Trees and forests and grasslands pull CO2 out of the air. Land is unnecessarily cleared of trees for suburban development and for farming marginal lands, and vast agricultural land is left bare of cover crops much of each year.
a. Empower MO Department of Transportation (MODOT) to plant trees on public land in cooperation with the Departments of Conservation and Natural Resources; b. Remove the requirement in Agricultural Land Set Aside Programs that trees have to be cut. c. Support urban forest enhancement including food forests and high density living with abundant parks. d. Keep farmland covered with vegetation when not in crop production.
Section 5. Conservation.
Wildlife numbers are falling catastrophically around the world due to causes such as habitat destruction, climate change, chemical fertilizers, herbicides and pesticides, industrial exploitation, and plastic pollution. Biodiversity is essential for human survival. For example, we depend on insects to pollinate our food crops, but the numbers of bees and other pollinating insects are down as much as 75% due to pervasive chemical use.
Communities have a right to restored land, clean air, clean water and housing and an end to the exploitative privatization of natural resources — including land and water.

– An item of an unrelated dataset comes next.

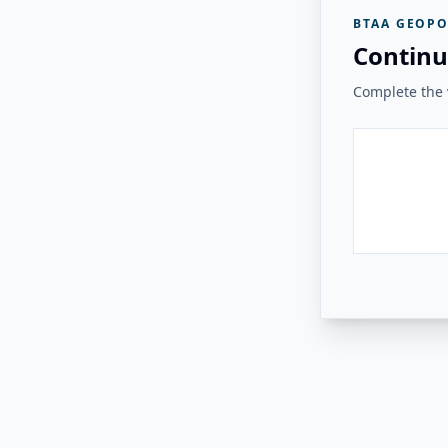
BTAA GEOPO
Continu
Complete the v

a. Ban Dicamba and other toxic herbicides and pesticides, used in agriculture and on yards that devastate crops and wildlife.
b. Promote the production and marketing of hemp in Missouri, including doing research into the many uses of hemp as a less toxic way to process products and as a way to capture carbon from the air.
c. Maintain the Missouri Department of Conservation and enhance its mission to: i. Monitor and enhance the numbers and diversity of wildlife populations and protect native ecosystems; and ii. Conduct outdoor education programs and encourage engagement with nature.
d. Protect and establish state and local parks, and grant protected status to areas of great natural beauty and unique ecological value.
Section 6. Waste.
The corporate growth economy encourages waste on a massive scale. Landfills are overflowing. Toxic chemicals abound. Throwaway plastic has become a plague.
a. Redirect food waste to distribution channels while it is still edible, then to composting.
b. Ban disposable plastic shopping bags and straws.
c. Forbid the burning of waste or biomass for energy.
d. Fund academic research at public universities that develops natural fiber substitutes for paper products and plant-based plastic substitutes that are locally grown, biodegradable, require no toxic chemicals for production, and produce no toxic waste.
e. Require manufacturers to eliminate environmentally damaging waste in excessive packaging and the making of “junk” products.